• _ASSIGNMENT_: Below are records; copy every line among them that contains the word "target".
# # # # #
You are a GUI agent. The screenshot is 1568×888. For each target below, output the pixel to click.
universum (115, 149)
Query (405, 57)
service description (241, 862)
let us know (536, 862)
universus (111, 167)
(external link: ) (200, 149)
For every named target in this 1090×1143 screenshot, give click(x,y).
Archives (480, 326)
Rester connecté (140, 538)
# # # # #
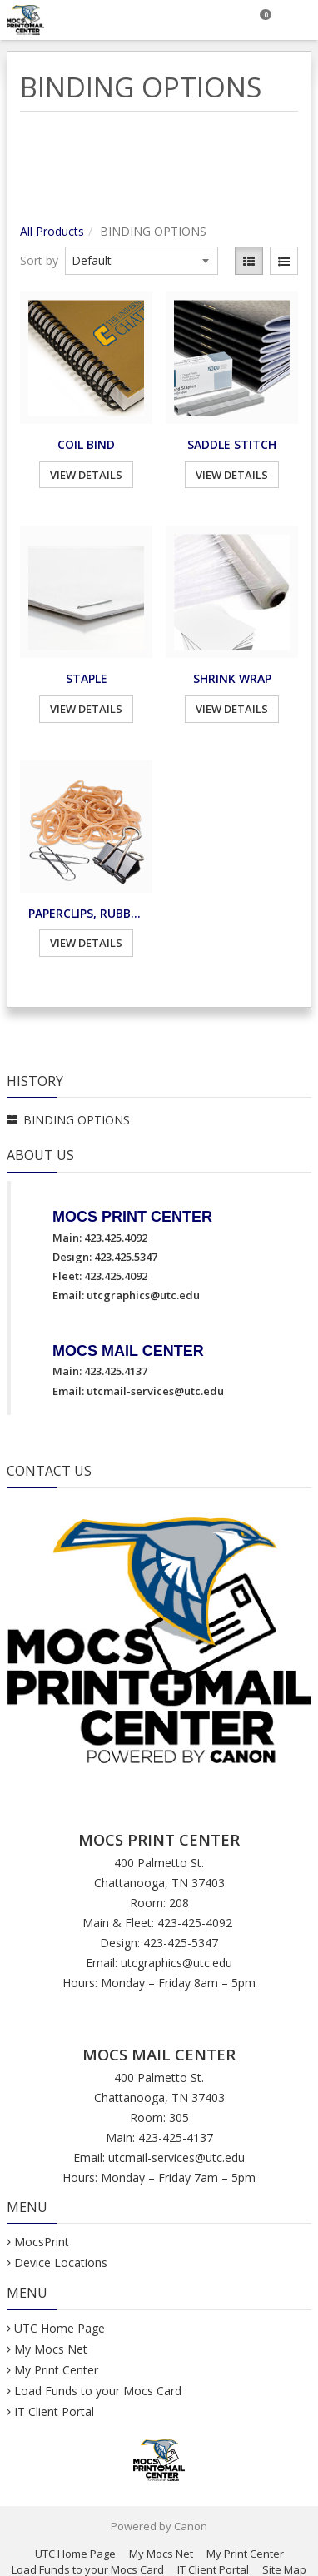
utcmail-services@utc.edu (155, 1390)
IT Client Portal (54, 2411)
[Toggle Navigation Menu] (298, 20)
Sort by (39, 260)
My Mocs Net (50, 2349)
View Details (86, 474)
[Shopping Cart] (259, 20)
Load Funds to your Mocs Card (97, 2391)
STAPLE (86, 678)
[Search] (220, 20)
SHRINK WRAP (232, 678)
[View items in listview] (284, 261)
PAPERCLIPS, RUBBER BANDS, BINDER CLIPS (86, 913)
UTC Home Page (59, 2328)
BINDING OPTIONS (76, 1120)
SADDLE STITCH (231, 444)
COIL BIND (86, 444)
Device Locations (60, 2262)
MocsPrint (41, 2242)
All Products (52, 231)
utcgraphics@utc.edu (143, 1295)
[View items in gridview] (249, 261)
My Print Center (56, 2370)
# # # # #
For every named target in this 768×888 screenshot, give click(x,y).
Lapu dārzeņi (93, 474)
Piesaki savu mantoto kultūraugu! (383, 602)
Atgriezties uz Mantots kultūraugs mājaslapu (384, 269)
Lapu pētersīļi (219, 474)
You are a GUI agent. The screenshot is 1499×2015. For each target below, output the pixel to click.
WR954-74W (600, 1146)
# # # # #
• _SOLUTION_:
You are a GUI agent. The screenshot is 1568×888. For each target below, output the pixel to click.
For every named target in this 1090×1143 screenshot, give click(x,y).
For every named target in this 768×888 screenshot, give click(x,y).
You are a GUI agent. The screenshot is 1499×2015. For each target below, output the pixel to click.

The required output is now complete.